# What is needed
Copy out every line of the data where the word "vita" is found.

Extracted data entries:
────────────────────────────────────────

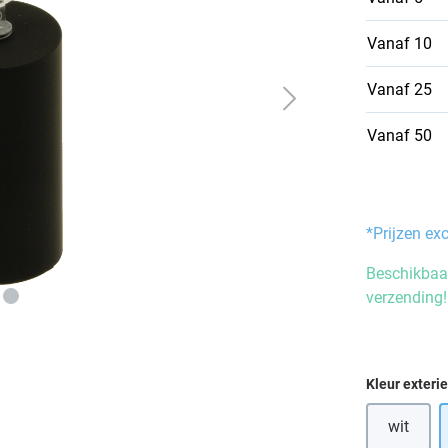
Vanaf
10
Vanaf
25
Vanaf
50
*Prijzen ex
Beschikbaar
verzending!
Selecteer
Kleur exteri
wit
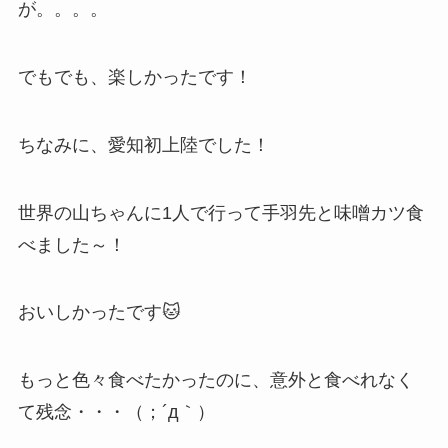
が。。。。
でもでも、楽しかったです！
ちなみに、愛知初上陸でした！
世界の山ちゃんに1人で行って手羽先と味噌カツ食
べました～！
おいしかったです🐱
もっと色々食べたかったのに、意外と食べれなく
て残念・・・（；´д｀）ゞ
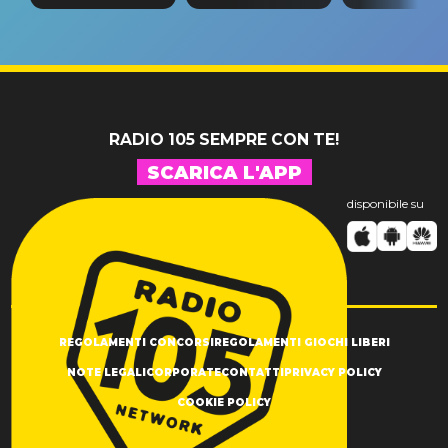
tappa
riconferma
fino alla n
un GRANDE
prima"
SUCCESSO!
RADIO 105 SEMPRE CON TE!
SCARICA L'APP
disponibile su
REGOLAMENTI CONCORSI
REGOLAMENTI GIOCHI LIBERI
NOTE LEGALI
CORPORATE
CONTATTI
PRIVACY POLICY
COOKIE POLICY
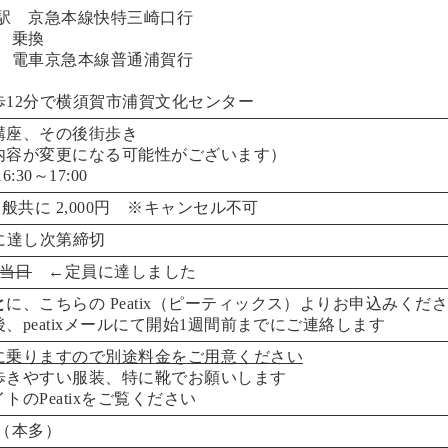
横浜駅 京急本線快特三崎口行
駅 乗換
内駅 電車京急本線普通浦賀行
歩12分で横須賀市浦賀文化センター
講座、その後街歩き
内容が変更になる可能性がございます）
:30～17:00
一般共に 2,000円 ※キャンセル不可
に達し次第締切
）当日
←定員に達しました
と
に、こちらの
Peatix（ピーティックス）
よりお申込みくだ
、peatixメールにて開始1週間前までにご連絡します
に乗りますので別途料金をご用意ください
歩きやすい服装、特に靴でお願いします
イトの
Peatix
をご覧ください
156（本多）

────────────────────────────────────────

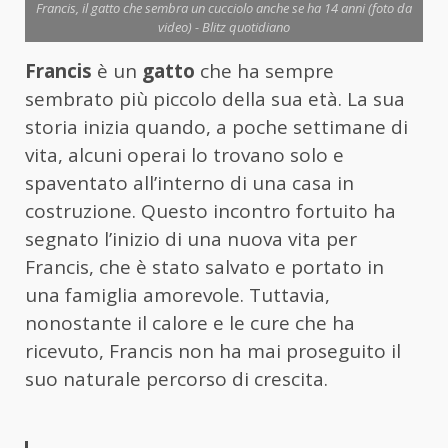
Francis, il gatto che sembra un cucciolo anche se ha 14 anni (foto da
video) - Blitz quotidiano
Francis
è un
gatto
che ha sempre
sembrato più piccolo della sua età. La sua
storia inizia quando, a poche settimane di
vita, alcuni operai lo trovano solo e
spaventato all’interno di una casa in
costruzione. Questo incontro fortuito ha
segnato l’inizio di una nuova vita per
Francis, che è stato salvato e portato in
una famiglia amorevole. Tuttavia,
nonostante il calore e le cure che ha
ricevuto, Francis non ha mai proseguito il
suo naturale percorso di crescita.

────────────────────────────────────────

# Result
vita, alcuni operai lo trovano solo e
segnato l’inizio di una nuova vita per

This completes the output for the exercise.